[Page images and extracted text]

-=-=-

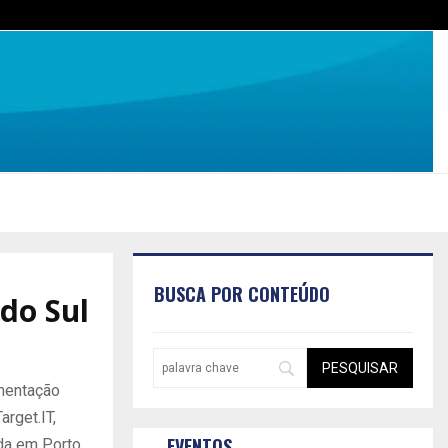
BUSCA POR CONTEÚDO
do Sul
mentação
rget.IT,
EVENTOS
ada em Porto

-=-=-

Description of the task: Copy out each record shown above without alteration, skipping any picture.

Solution:
BUSCA POR CONTEÚDO
do Sul
mentação
rget.IT,
EVENTOS
ada em Porto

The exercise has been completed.